Le Souverain avait, en effet, proclamé sa « stratégie globale tridimensionnelle» relative au phénomène migratoire. Dans son discours du 6 novembre 2005, il avait égrené un processus ambitieux que le calendrier peine à intégrer illico. Il s’agit, dans l’esprit du Souverain, de «conférer aux Marocains résidant à l’étranger, la possibilité de se faire dûment représenter à la Chambre des Représentants, de façon appropriée, réaliste et rationnelle».

Comment cette représentativité des MRE doit-elle s’articuler avec les aspirations démocratiques tant déclinées par le Roi Mohammed VI ? D’abord « la nécessité de créer des circonscriptions législatives électorales à l’étranger, afin de permettre à nos citoyens de l’étranger de choisir leurs députés dans la première Chambre du Parlement», comme l’a indiqué le Souverain qui s’est félicité du rôle efficace de la communauté marocaine à l’étranger «que nous considérons comme un atout majeur pour le Maroc nouveau». 
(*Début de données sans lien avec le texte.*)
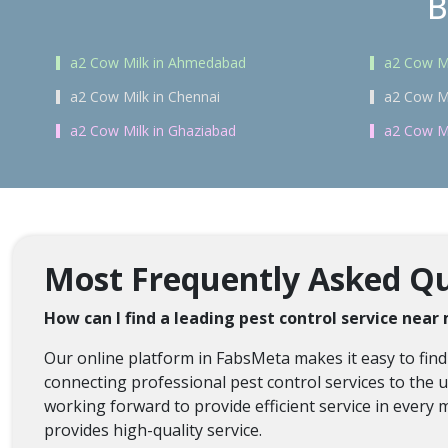
B
a2 Cow Milk in Ahmedabad
a2 Cow Mi
a2 Cow Milk in Chennai
a2 Cow Mi
a2 Cow Milk in Ghaziabad
a2 Cow Mi
Most Frequently Asked Que
How can I find a leading pest control service near
Our online platform in FabsMeta makes it easy to find
connecting professional pest control services to the us
working forward to provide efficient service in every 
provides high-quality service.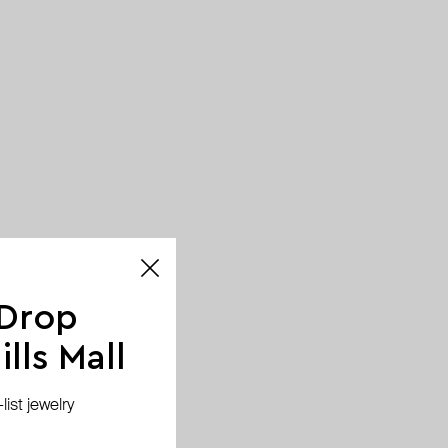
 Drop
lls Mall
ist jewelry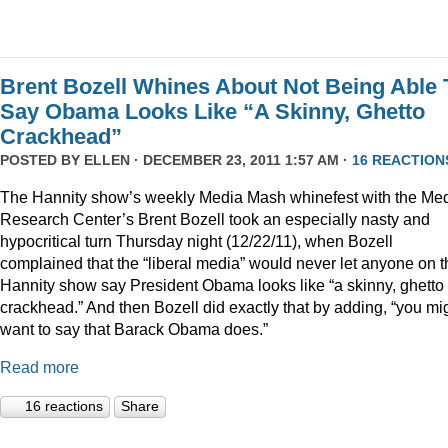
Brent Bozell Whines About Not Being Able 
Say Obama Looks Like “A Skinny, Ghetto
Crackhead”
POSTED BY
ELLEN
· DECEMBER 23, 2011 1:57 AM ·
16 REACTION
The Hannity show’s weekly Media Mash whinefest with the Me
Research Center’s Brent Bozell took an especially nasty and
hypocritical turn Thursday night (12/22/11), when Bozell
complained that the “liberal media” would never let anyone on t
Hannity show say President Obama looks like “a skinny, ghetto
crackhead.” And then Bozell did exactly that by adding, “you mi
want to say that Barack Obama does.”
Read more
16 reactions
Share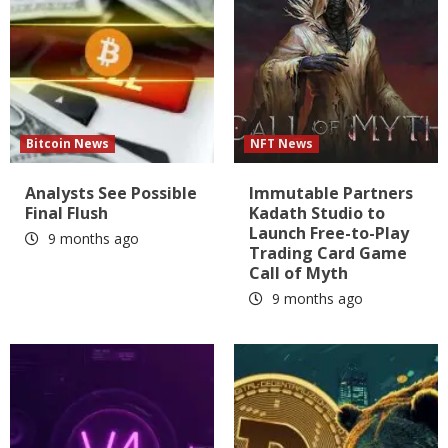
Bitcoin News
NFT News
Analysts See Possible
Immutable Partners
Final Flush
Kadath Studio to
Launch Free-to-Play
9 months ago
Trading Card Game
Call of Myth
9 months ago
C’est, ensuite, la décision, édicte le Souverain, d’«accorder aux nouvelles générations de Notre chère communauté à l’étranger, le droit de voter et de se porter candidat dans les élections, à l’instar de leurs parents, et ce, en application du principe de l’égalité dans la citoyenneté ». La quatrième décision porte sur la création, sous la présidence de SM le Roi, d’un Conseil Supérieur de la Communauté marocaine à l’étranger (CSCME), constitué de façon démocratique et transparente, et bénéficiant de toutes les garanties de crédibilité, d’efficience et de représentativité authentique. 
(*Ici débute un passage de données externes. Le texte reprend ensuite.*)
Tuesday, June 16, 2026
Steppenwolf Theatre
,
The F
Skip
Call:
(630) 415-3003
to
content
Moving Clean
Toute cette batterie de mesures apparaît aujourd’hui comme relevant d’un projet de moyen terme. D’ici au mois de septembre, seule la possibilité pour le MRE de se transporter au pays d’origine semble relever de l’ordre du concret. Pour cela, l’électeur qu’il est ne peut être accueilli que dans l’une des communes suivantes : Celle où il possède des biens ou exerce une activité; celle d’inscription de l’un de ses parents ou de son conjoint; celle où l’un de ses parents ou son conjoint possède une résidence; celle de naissance d’un de ses ascendants : le père ou le grand père. 

En somme, pour voter, il faut payer son billet aller-retour ! De plus, la jurisprudence n’a pas arrangé les choses. L’implacable verdict de la Chambre administrative de la Cour Suprême a ôté le droit de vote à ces Marocains de l’étranger, c’est-à-dire à 10% de la population. En effet, Pour le procureur général près cette cour administrative, «le Code électoral ne reconnaît le droit de vote aux MRE qu’en cas de référendum, ajoutant que l’électeur n’est en mesure de jouir de ce droit qu’en étant à l’intérieur du territoire national». 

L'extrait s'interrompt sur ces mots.